▸ WHAT YOU ARE ASKED TO DO: For the material below, count the lines containing "boulevard" and reply with the number alone.

▸ RECORD EXTRACTS:
::::
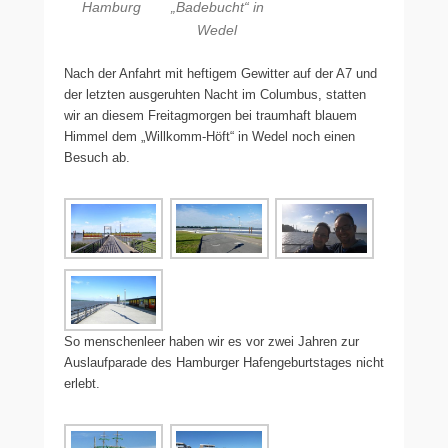
Hamburg
„Badebucht“ in
Wedel
Nach der Anfahrt mit heftigem Gewitter auf der A7 und
der letzten ausgeruhten Nacht im Columbus, statten
wir an diesem Freitagmorgen bei traumhaft blauem
Himmel dem „Willkomm-Höft“ in Wedel noch einen
Besuch ab.
So menschenleer haben wir es vor zwei Jahren zur
Auslaufparade des Hamburger Hafengeburtstages nicht
erlebt.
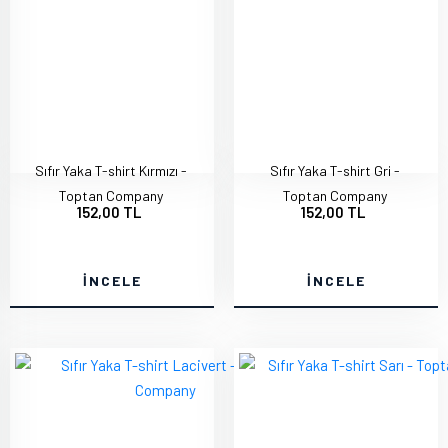
Sıfır Yaka T-shirt Kırmızı -
Sıfır Yaka T-shirt Gri -
Toptan Company
Toptan Company
152,00 TL
152,00 TL
İNCELE
İNCELE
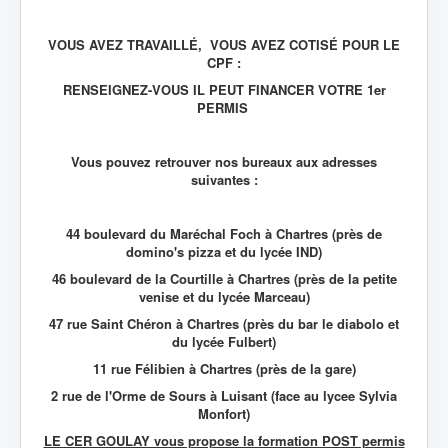
VOUS AVEZ TRAVAILLÉ, VOUS AVEZ COTISÉ POUR LE
CPF :
RENSEIGNEZ-VOUS IL PEUT FINANCER VOTRE 1er
PERMIS
Vous pouvez retrouver nos bureaux aux adresses
suivantes :
44 boulevard du Maréchal Foch à Chartres (près de
domino's pizza et du lycée IND)
46 boulevard de la Courtille à Chartres (près de la petite
venise et du lycée Marceau)
47 rue Saint Chéron à Chartres (près du bar le diabolo et
du lycée Fulbert)
11 rue Félibien à Chartres (près de la gare)
2 rue de l'Orme de Sours à Luisant (face au lycee Sylvia
Monfort)
LE CER GOULAY vous propose la formation POST permis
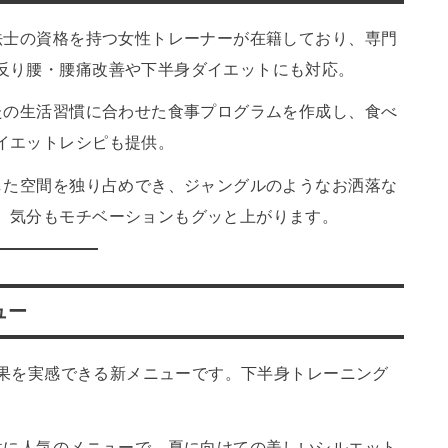
士の資格を持つ女性トレーナーが在籍しており、専門
反り腰・腰痛改善や下半身ダイエットにも対応。
の生活習慣に合わせた食事プログラムを作成し、食べ
イエットレシピも提供。
した空間を独り占めでき、ジャングルのようなお洒落な
。気分もモチベーションもグッと上がります。
ュー
果を実感できる新メニューです。下半身トレーニング
に人気のメニューで、夏に向けての美しいシルエット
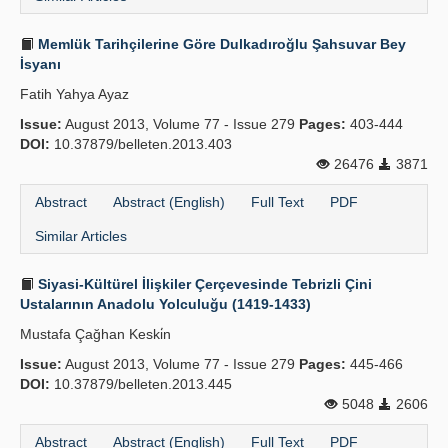
Memlük Tarihçilerine Göre Dulkadır­oğlu Şahsuvar Bey
İsyanı
Fatih Yahya Ayaz
Issue:
August 2013, Volume 77 - Issue 279
Pages:
403-444
DOI:
10.37879/belleten.2013.403
26476
3871
Abstract
Abstract (English)
Full Text
PDF
Similar Articles
Siyasi-Kültürel İlişkiler Çer­çevesinde Tebrizli Çini
Ustalarının Anadolu Yolculuğu (1419-1433)
Mustafa Çağhan Keski̇n
Issue:
August 2013, Volume 77 - Issue 279
Pages:
445-466
DOI:
10.37879/belleten.2013.445
5048
2606
Abstract
Abstract (English)
Full Text
PDF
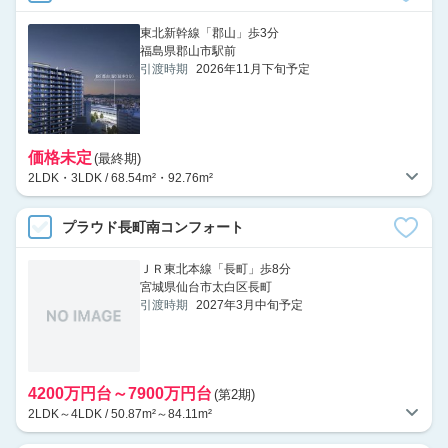
東北新幹線「郡山」歩3分
福島県郡山市駅前
引渡時期
2026年11月下旬予定
価格未定
(最終期)
2LDK・3LDK / 68.54m²・92.76m²
プラウド長町南コンフォート
ＪＲ東北本線「長町」歩8分
宮城県仙台市太白区長町
引渡時期
2027年3月中旬予定
4200万円台～7900万円台
(第2期)
2LDK～4LDK / 50.87m²～84.11m²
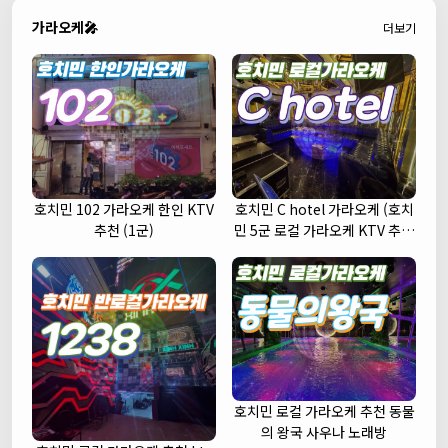
가라오케🎤
더보기
호치민 102 가라오케 한인 KTV
호치민 C hotel 가라오케 (호치
추천 (1군)
민 5군 로컬 가라오케 KTV 추천
주대 예약)
호치민 로컬 가라오케 추천 동물
의 왕국 사우나 노래방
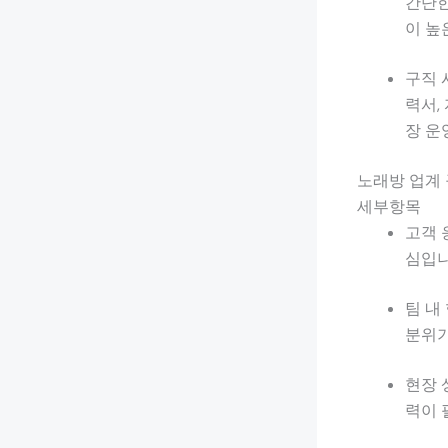
간단한
이 높
구직 
력서,
장 운
노래방 업계 
세부항목
고객 
심입니
팀 내
분위기
현장 
력이 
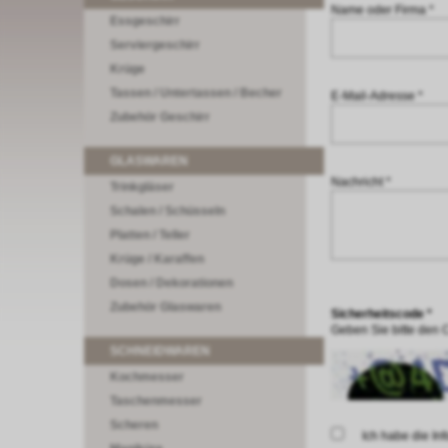
Name oder Firma *
Essgeschirr
Serviergeschirr
Krüge
Tassen / Untertassen / Becher
E-Mail-Adresse *
Zubehör Geschirr
GLASWAREN
Nachricht *
Trinkgläser
Schalen / Schüsseln
Platten / Teller
Krüge / Karaffen
Dosen / Dekorationen
Zubehör Glaswaren
Sicherheitscode *
Geben Sie bitte den 
SCHNEIDWAREN
Kochmesser
Taschenmesser
Scheren
Ich habe die I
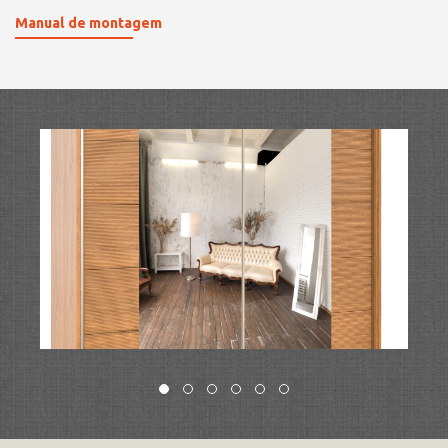
Manual de montagem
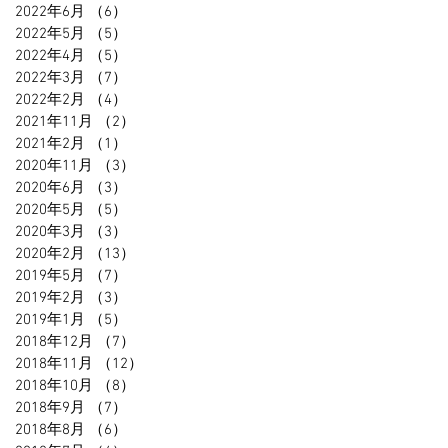
2022年6月
（6）
6件の記事
2022年5月
（5）
5件の記事
2022年4月
（5）
5件の記事
2022年3月
（7）
7件の記事
2022年2月
（4）
4件の記事
2021年11月
（2）
2件の記事
2021年2月
（1）
1件の記事
2020年11月
（3）
3件の記事
2020年6月
（3）
3件の記事
2020年5月
（5）
5件の記事
2020年3月
（3）
3件の記事
2020年2月
（13）
13件の記事
2019年5月
（7）
7件の記事
2019年2月
（3）
3件の記事
2019年1月
（5）
5件の記事
2018年12月
（7）
7件の記事
2018年11月
（12）
12件の記事
2018年10月
（8）
8件の記事
2018年9月
（7）
7件の記事
2018年8月
（6）
6件の記事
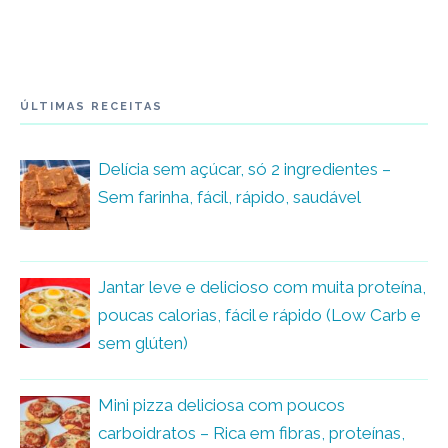
ÚLTIMAS RECEITAS
Delícia sem açúcar, só 2 ingredientes –
Sem farinha, fácil, rápido, saudável
Jantar leve e delicioso com muita proteína,
poucas calorias, fácil e rápido (Low Carb e
sem glúten)
Mini pizza deliciosa com poucos
carboidratos – Rica em fibras, proteínas,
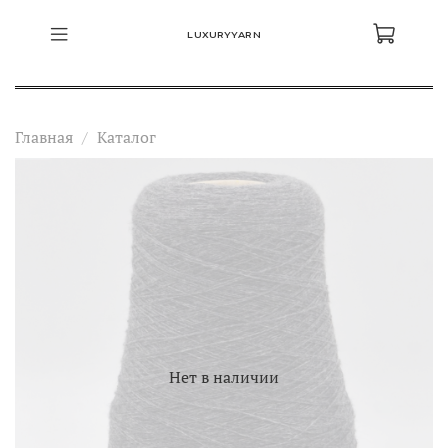
LUXURYYARN
Главная
Каталог
Нет в наличии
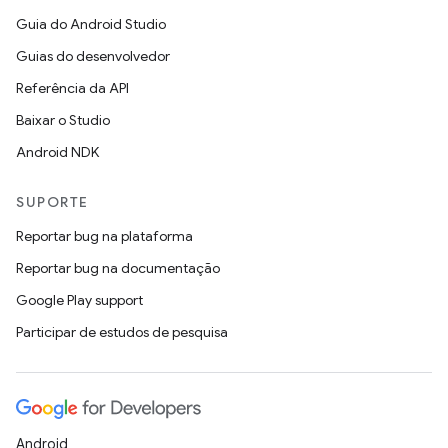
Guia do Android Studio
Guias do desenvolvedor
Referência da API
Baixar o Studio
Android NDK
SUPORTE
Reportar bug na plataforma
Reportar bug na documentação
Google Play support
Participar de estudos de pesquisa
Android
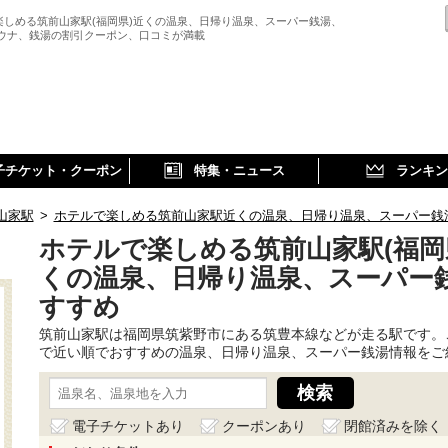
楽しめる筑前山家駅(福岡県)近くの温泉、日帰り温泉、スーパー銭湯、
サウナ、銭湯の割引クーポン、口コミが満載
子チケット・クーポン
特集・ニュース
ランキン
山家駅
>
ホテルで楽しめる筑前山家駅近くの温泉、日帰り温泉、スーパー銭
ホテルで楽しめる筑前山家駅(福岡
くの温泉、日帰り温泉、スーパー
すすめ
筑前山家駅は福岡県筑紫野市にある筑豊本線などが走る駅です。
で近い順でおすすめの温泉、日帰り温泉、スーパー銭湯情報をご
電子チケットあり
クーポンあり
閉館済みを除く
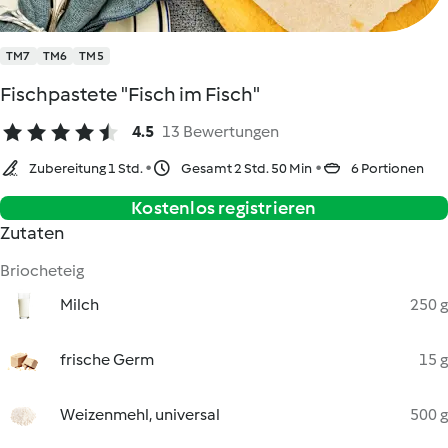
TM7
TM6
TM5
Fischpastete "Fisch im Fisch"
4.5
13 Bewertungen
Zubereitung 1 Std.
Gesamt 2 Std. 50 Min
6 Portionen
Kostenlos registrieren
Zutaten
Briocheteig
Milch
250 g
frische Germ
15 g
Weizenmehl, universal
500 g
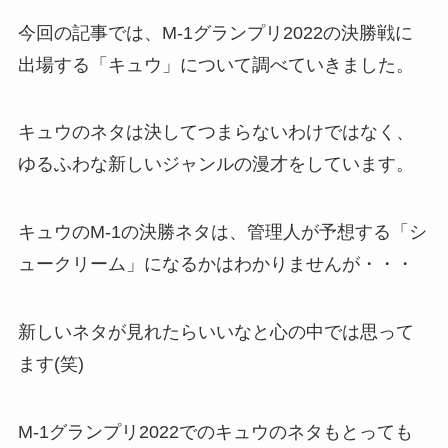
今回の記事では、M-1グランプリ2022の決勝戦に
出場する「キュウ」について調べていきました。
キュウのネタは決してつまらないわけではなく、
ゆるふわな新しいジャンルの漫才をしています。
キュウのM-1の決勝ネタは、管理人が予想する「シ
ュークリーム」になるかはわかりませんが・・・
新しいネタが見れたらいいなと心の中では思って
ます(笑)
M-1グランプリ2022でのキュウのネタもとっても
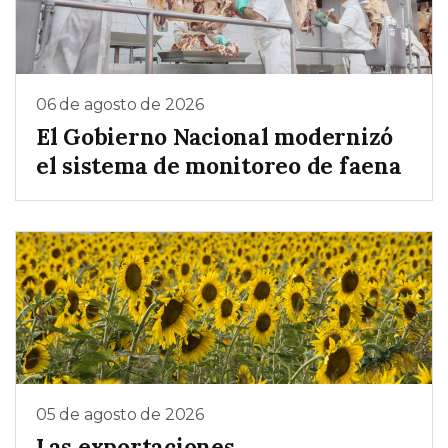
06 de agosto de 2026
El Gobierno Nacional modernizó
el sistema de monitoreo de faena
05 de agosto de 2026
Las exportaciones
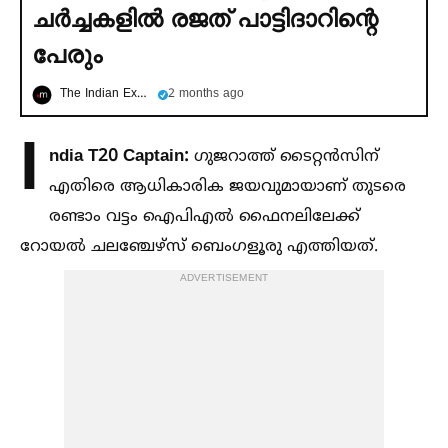
ചര്‍ച്ചകളില്‍ രജത് പാട്ടിദാറിന്റെ
പേരും
The Indian Express മലയാളം
2 months ago
I
ndia T20 Captain:
ഗുജറാത്ത് ടൈറ്റൻസിന്
എതിരെ ആധികാരിക ജയവുമായാണ് തുടരെ
രണ്ടാം വട്ടം ഐപിഎല്‍ ഫൈനലിലേക്ക്
റോയല്‍ ചലഞ്ചേഴ്സ് ബെംഗളൂരു എത്തിയത്.
ADVERTISEMENT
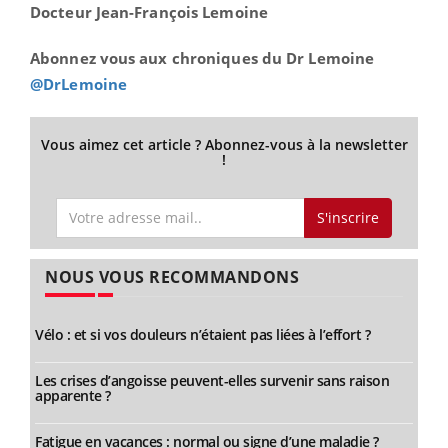
Docteur Jean-François Lemoine
Abonnez vous aux chroniques du Dr Lemoine
@DrLemoine
Vous aimez cet article ? Abonnez-vous à la newsletter
!
S'inscrire
NOUS VOUS RECOMMANDONS
Vélo : et si vos douleurs n’étaient pas liées à l’effort ?
Les crises d’angoisse peuvent-elles survenir sans raison
apparente ?
Fatigue en vacances : normal ou signe d’une maladie ?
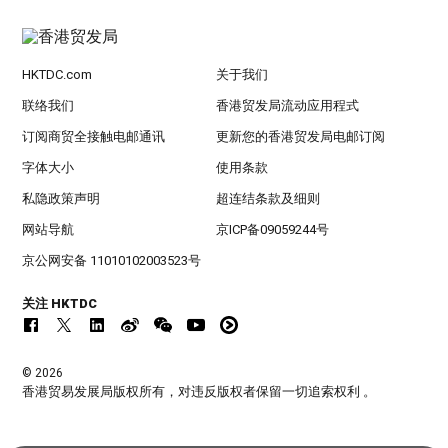
HKTDC.com
关于我们
联络我们
香港贸发局流动应用程式
订阅商贸全接触电邮通讯
更新您的香港贸发局电邮订阅
字体大小
使用条款
私隐政策声明
超连结条款及细则
网站导航
京ICP备09059244号
京公网安备 11010102003523号
关注 HKTDC
© 2026
香港贸易发展局版权所有，对违反版权者保留一切追索权利 。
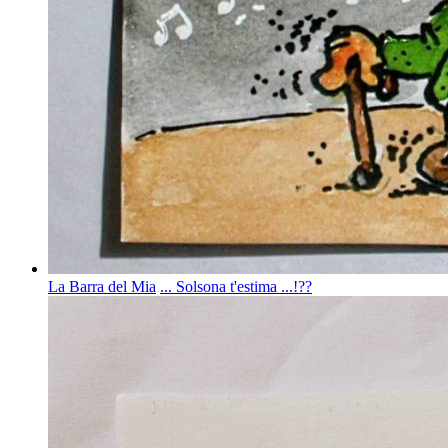
La Barra del Mia
... Solsona t'estima ...!??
::::
▸ TASK RESULT: 2